Pela meia-noite os dois veículos chegaram ao lago Tahoe, que ficava num lugar solitário. Uma nave transportadora da Terceira Potência já os aguardava. Rhodan entregou os prisioneiros e enviou uma mensagem escrita a Reginald Bell, para que o resultado do interrogatório lhe fosse comunicado pelo caminho mais rápido.

À zero hora e quinze minutos, a pesada máquina decolou da margem do lago e desapareceu em meio à noite.

 

Na manhã do dia seguinte chegaram as primeiras informações sobre o interrogatório.

Raleigh não se lembrava de nada. Ignorava tudo a respeito das grades e dos arados automáticos que costumava vender.
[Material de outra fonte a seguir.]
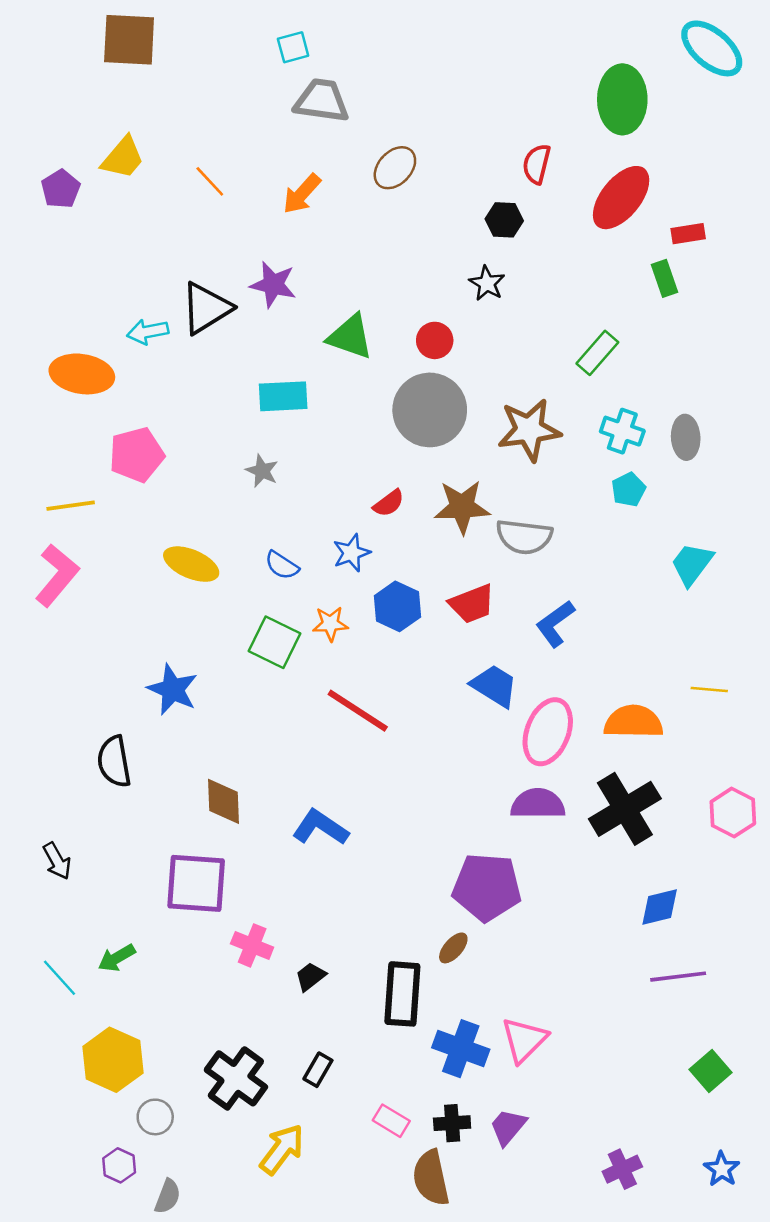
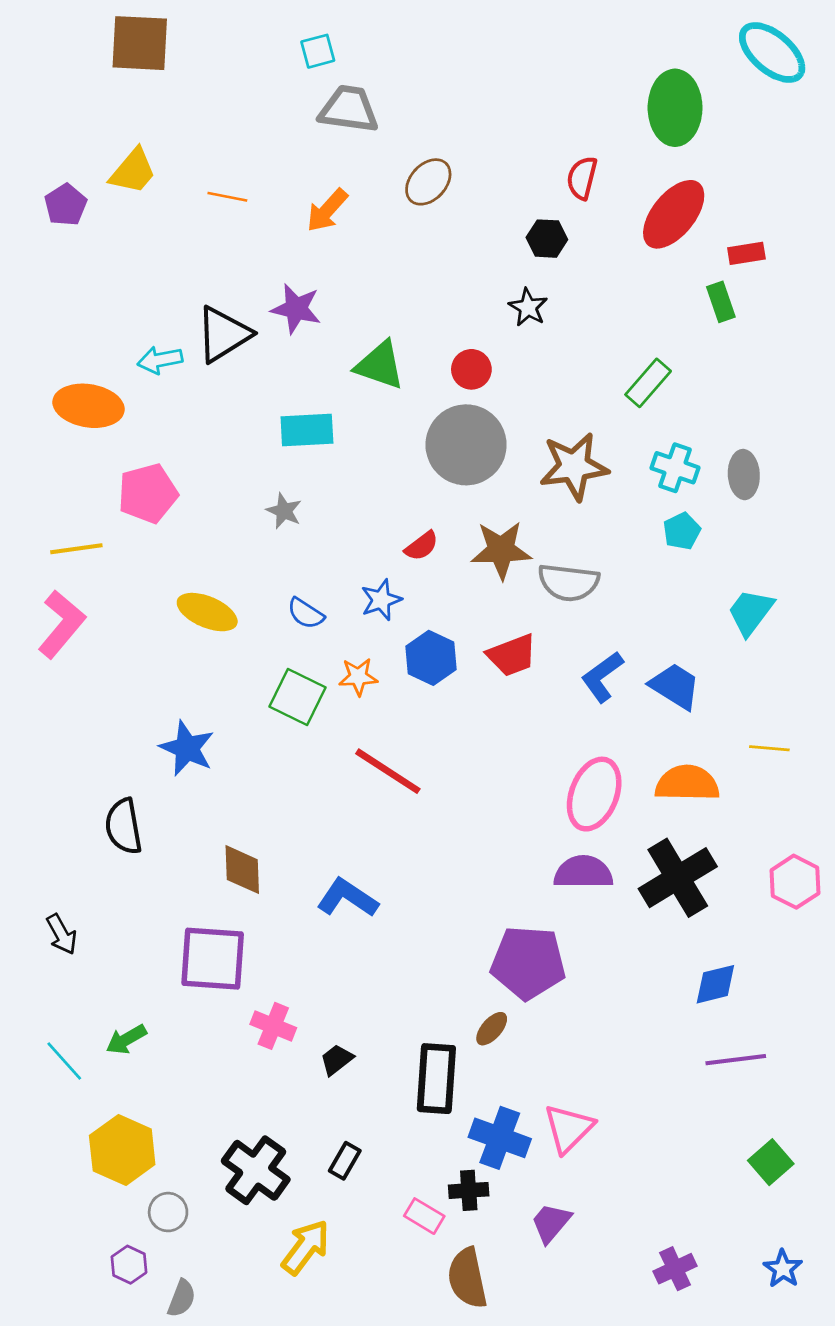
orange line: (210, 181) -> (227, 197), turned -36
blue trapezoid: (494, 686) -> (675, 686), moved
black cross: (452, 1123) -> (469, 1190), moved

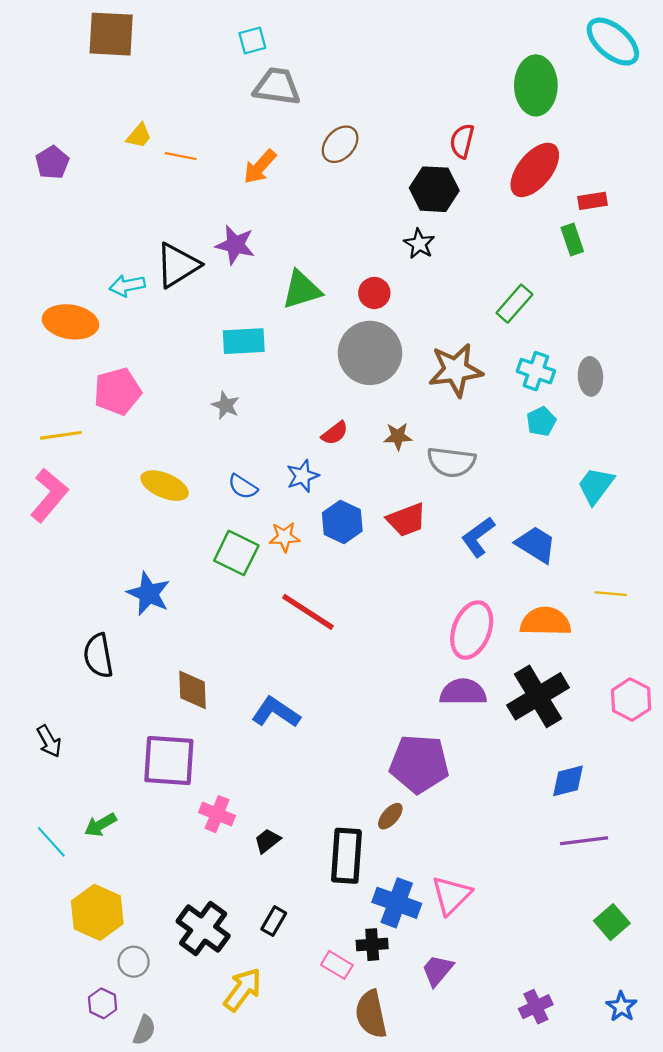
yellow trapezoid: (133, 171) -> (139, 136), moved, size x0.7
black hexagon: (547, 239) -> (434, 189), size x1.5
green triangle: (380, 365) -> (302, 290), turned -36
brown star: (501, 550) -> (398, 436), size x0.6

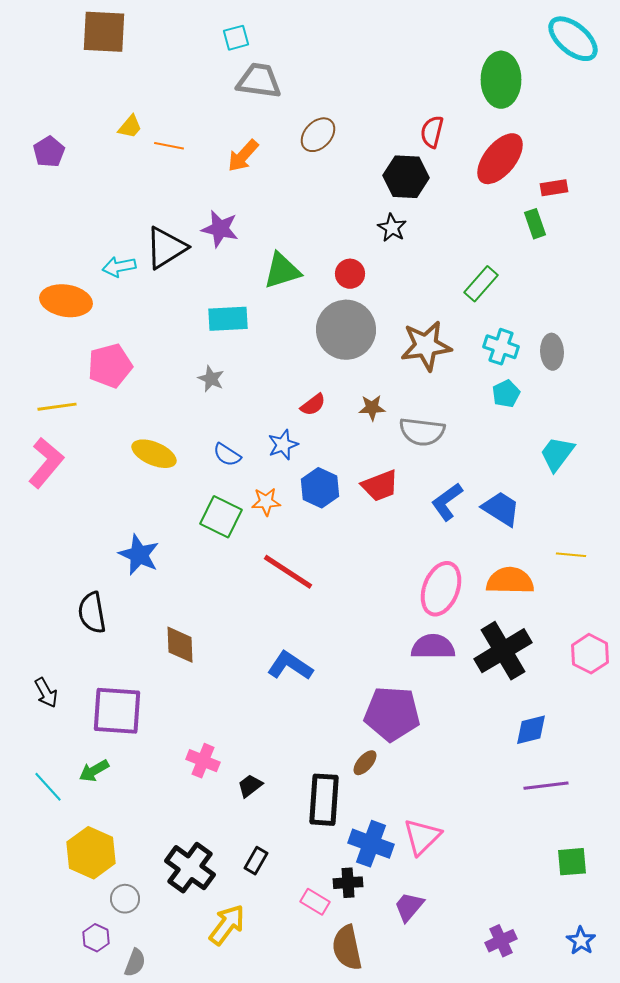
blue L-shape: (276, 712) -> (290, 666), moved
purple square: (169, 761) -> (117, 711), moved
green square: (612, 922) -> (572, 862), turned 36

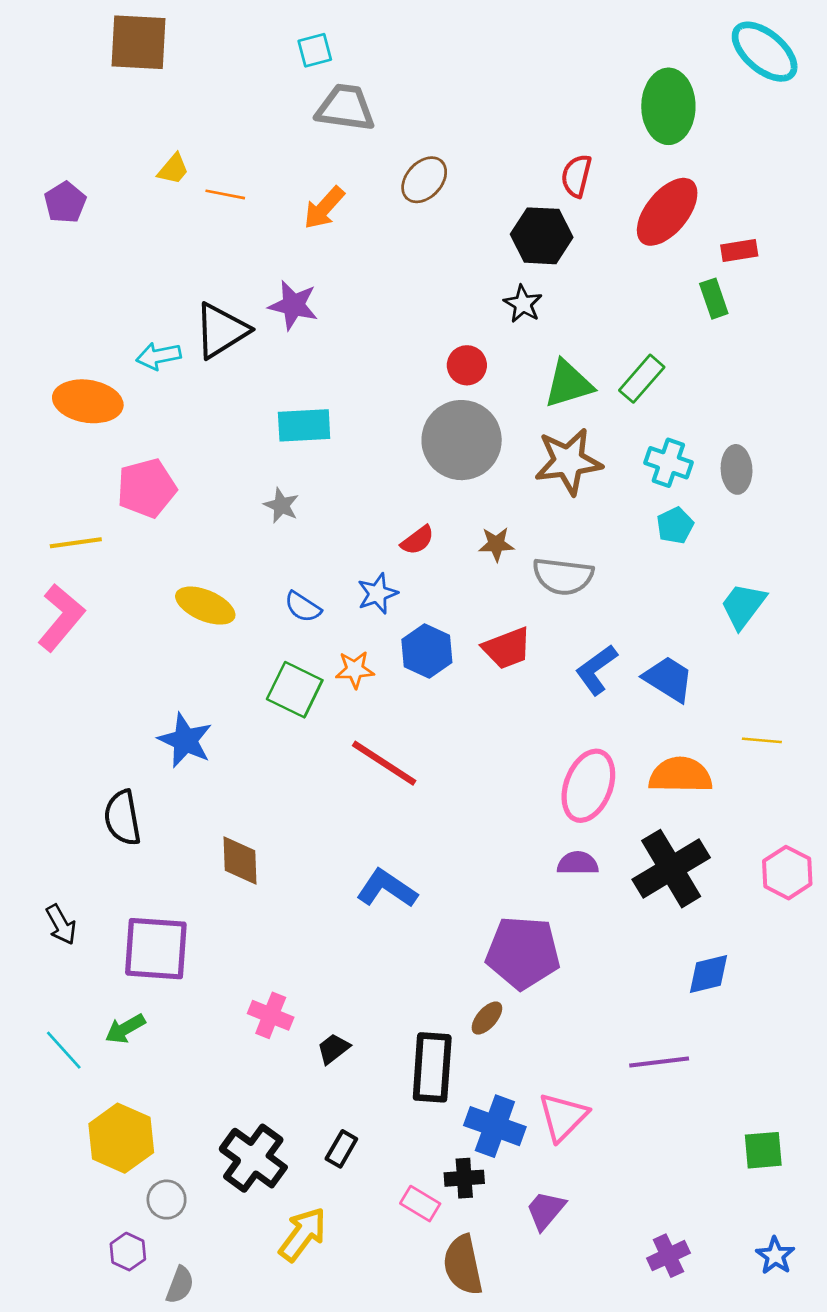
green triangle: (282, 271) -> (568, 384), moved
purple semicircle: (433, 647) -> (578, 863), size x0.7
purple line: (546, 786) -> (659, 1062), moved

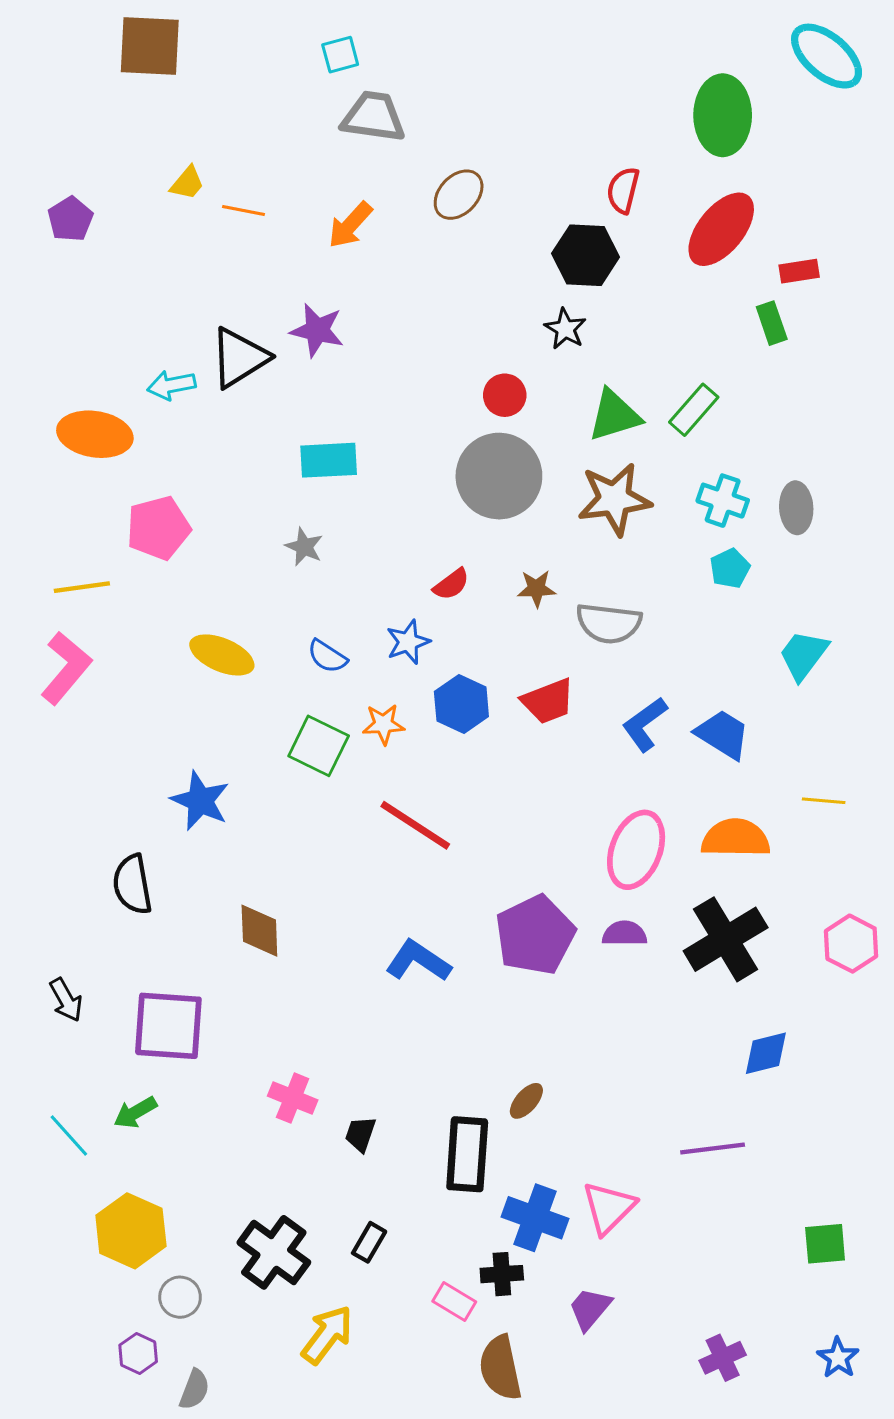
purple pentagon: (523, 953) -> (535, 935), moved, turned -30
black trapezoid: (333, 1049) -> (360, 1134), turned -33

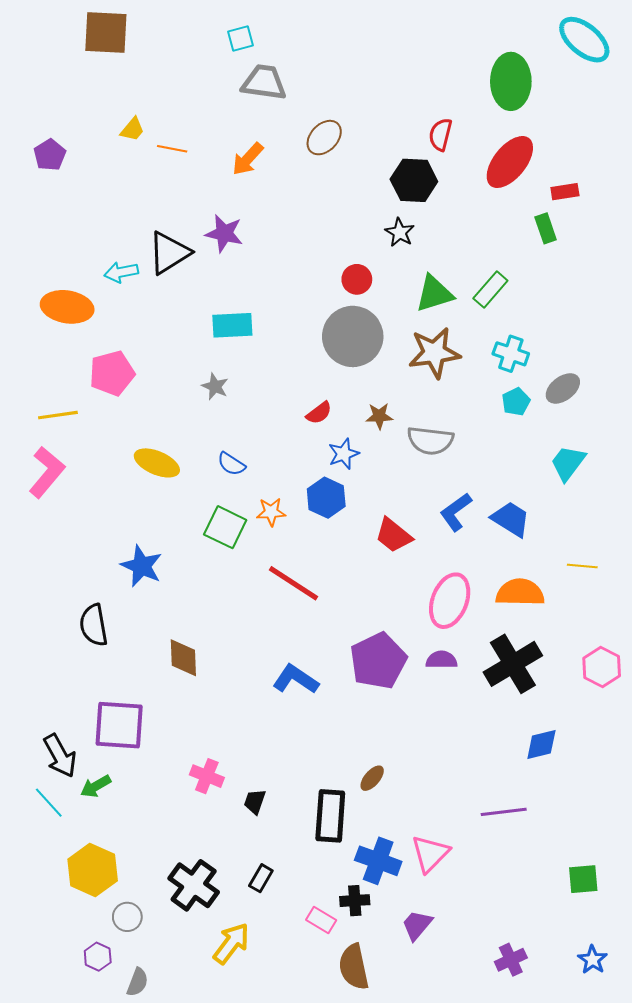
gray ellipse: (796, 508) -> (563, 388), moved, turned 56
blue star: (408, 642) -> (344, 454), moved
red trapezoid: (548, 701) -> (394, 535), moved, turned 60
black arrow: (66, 1000) -> (60, 756), moved, size x1.4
E nada sabia do homem que pretendera eliminar por meio de quatro guarda-costas.

Passou a fazer de tolos os homens que o interrogavam, e exigiu sua imediata libertação.

Mas Crest, que conduzia o interrogatório, era de outra opinião. Sabia que, a partir do dia em que iniciara a venda das máquinas agrícolas dirigidas por robôs, Raleigh se encontrara sob uma influência hipnótica incrivelmente forte e provavelmente ininterrupta, e que essa influência cessara desde o momento em que se tornara evidente que Raleigh havia perdido o jogo.

Crest ainda não sabia quem era o homem que exercera tamanha influência sobre Raleigh. Devia ser um hipno de potência extraordinária, ou então disporia de um instrumento mecânico de hipnose.

Crest estava convencido de que mesmo aquilo que Raleigh fizera em virtude da influência estranha a que estivera submetido ainda estava arquivado em sua memória, se bem que em certas áreas do ego que se tornavam inacessíveis à sua consciência. Portanto, Raleigh não mentia ao afirmar que nada sabia daquilo de que era acusado.

O arcônida tinha plena certeza de que conseguiria revelar também a memória sub ou inconsciente de Raleigh, com o que obteria informações das mais valiosas. É bem verdade que seria um trabalho de dias, talvez de semanas. E isso não servia a Rhodan na fase inicial do contragolpe.

Rhodan sabia perfeitamente que saíra incólume da primeira batalha, mas que havia perdido. Juntamente com Farina revistara na noite seguinte as instalações fabris da Farming Tools and Machines, mas não encontrara nada que lhe fornecesse qualquer indicação sobre a identidade do homem ou do poderio que se encontrava atrás da empresa.

Pelo contrário, tinha certeza quase absoluta de que toda essa história das grades e dos arados só foi encenada para atrair algum elemento importante da Terceira Potência para Sacramento e capturá-lo. Raleigh era o homem escolhido para pôr a armadilha a funcionar. Não havia dúvida de que, quando Rhodan entrou em contato com ele, usando o nome suposto Wilder, percebera logo que sua vítima havia chegado.

Por pouco, Rhodan conseguiu se livrar da armadilha.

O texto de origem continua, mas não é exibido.